Now don't get confused - the webpage you are currently looking at is hosted on two boxes located somewhere in the world. We're not entirely sure where. These colo'd servers have a giant pipe to the interweb, with good airconditioning and big backup batteries for power. They should never go down. The internet connection to the SparkFun office building is a bit of a different story...

We out grew our 1.5Mbps synchronous T1 about 8 months ago (~$400 per month).
We added a DSL backup around January that got us around 5.5Mbps down (woot!) and 0.7Mbps up (ugh) for ~$125 (woot!). That lasted us another 5 months before things really started to bind up in May/June.

Over the past few weeks we broke the 60 employee mark! Yay! At the same time, our connection to the internet has suffered greatly. Lots of time outs. Lots of bribing the IT guys. Lots of stress. We've scrambled to upgrade our connection to 10Mbps synchronous (yea!) using Qwest metro optical ethernet (QMOE - ~$1500 a month, ugh), but ran into some major delays. We need a fix today, and Qwest told us 60-90 days! So while we are patiently waiting (and trying to sweet talk anyone we can at QWEST), we found yet another solution called SkyBeam. SkyBeam saved our ass. We called on Monday and I think they had a small rectangular box (it looks like a 2.4GHz WiFi dish) on the top of our building on Wednesday.
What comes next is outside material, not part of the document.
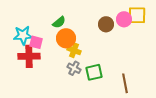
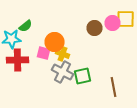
green semicircle: (59, 22) -> (26, 26), moved
pink square: (36, 42) -> (44, 53), moved
gray cross: (74, 68) -> (62, 72), size x1.5

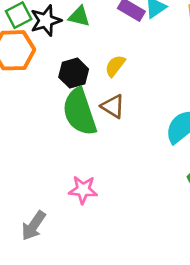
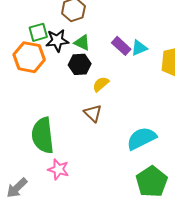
black hexagon: (74, 73) -> (80, 64), moved
green semicircle: (80, 112) -> (43, 135), moved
On top of that, the little dish (pointed at the Colorado foothills) is 2Mpbs synchronous, which is faster than anything we currently have, and is only $195 per month!

It's amazing how much it hurts to have slow internet - possibly worse than no internet. Thank you SkyBeam and thank you SparkFun IT for getting us back our internet fix.


Comments 33 comments

  • HP22UK / about 15 years ago / 3

    The BOFH or PFY have been found and are hiding in your IT crew!
    We have 400 Lusers, single T1, no bandwidth problems at all..
    But! MSN, messenger, facebook, twitter and other such "malarky" get culled at the firewall. Unless of course a voluntary contribution to the 'Biscuits and cake fund' is forthcoming, (on a weekly basis)
    The top ten bandwidth users have their logs audited for interesting URLS and the top bandwidth user is automatically sent a "thank you for registering for daily updates" email from hairy-armpit-images.com That usually sorts it...
    There's even enough bandwidth to run a couple of game servers... Simples!

  • neg / about 15 years ago / 3

    It's not that expensive. This is an enterprise-grade guaranteed-bandwidth link.
    The links you're all getting for <$100US/month are not 1:1 commitment. This means your carrier might be selling 100/100 links, but on a 1000/1000 backbone - so if they have more than 10 customers, you're not all going to get the full bandwidth.
    An enterprise grade link does not do this. The carrier won't oversell. This is why the bandwidth costs so much - but at least you KNOW you'll get it. With a 100/100 fiber link for a consumer, it's "up to 100mbps". You'll only get that so long as there's enough room on the backbone.
    $200/Month for a 2mbit 1:1 link is actually pretty damn good.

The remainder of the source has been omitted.